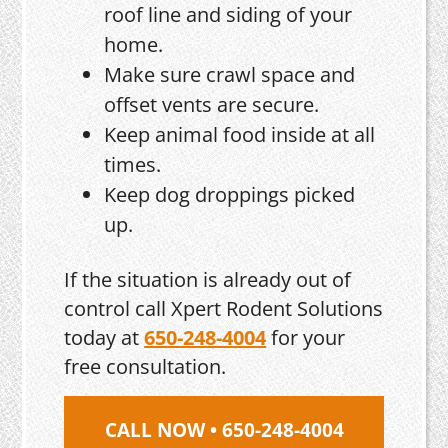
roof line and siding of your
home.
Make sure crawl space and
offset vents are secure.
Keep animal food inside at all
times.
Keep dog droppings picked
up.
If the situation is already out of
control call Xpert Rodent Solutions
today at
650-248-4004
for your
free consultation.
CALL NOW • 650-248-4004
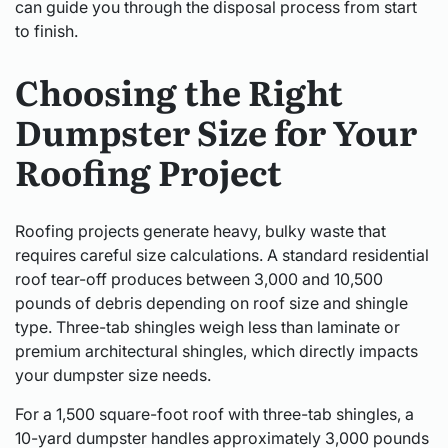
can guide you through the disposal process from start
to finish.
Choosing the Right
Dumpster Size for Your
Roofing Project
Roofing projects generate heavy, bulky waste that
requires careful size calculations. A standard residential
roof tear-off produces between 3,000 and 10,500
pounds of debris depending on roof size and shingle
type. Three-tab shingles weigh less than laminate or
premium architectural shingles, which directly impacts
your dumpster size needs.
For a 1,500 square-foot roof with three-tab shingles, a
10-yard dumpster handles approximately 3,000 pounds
---
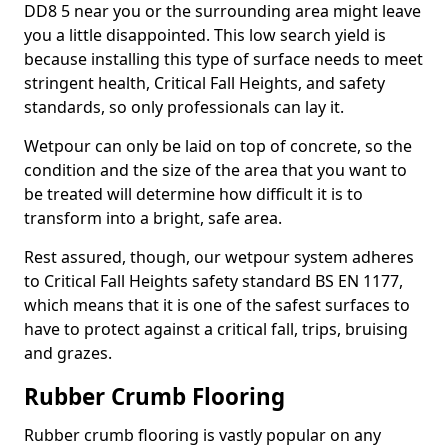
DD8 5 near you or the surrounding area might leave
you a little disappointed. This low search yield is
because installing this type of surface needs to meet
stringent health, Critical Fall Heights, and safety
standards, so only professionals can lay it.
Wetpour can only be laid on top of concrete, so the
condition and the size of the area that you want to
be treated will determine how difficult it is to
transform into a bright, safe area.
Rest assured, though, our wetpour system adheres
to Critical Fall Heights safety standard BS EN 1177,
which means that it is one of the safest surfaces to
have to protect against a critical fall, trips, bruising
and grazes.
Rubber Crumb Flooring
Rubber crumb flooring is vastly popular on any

INSTRUCTIONS TO FOLLOW — Above is a listing; print exactly its lines from the one with "your dumpster size needs." through the one with "10-yard dumpster handles", and no other lines.

RESPONSE AREA —
your dumpster size needs.
For a 1,500 square-foot roof with three-tab shingles, a
10-yard dumpster handles approximately 3,000 pounds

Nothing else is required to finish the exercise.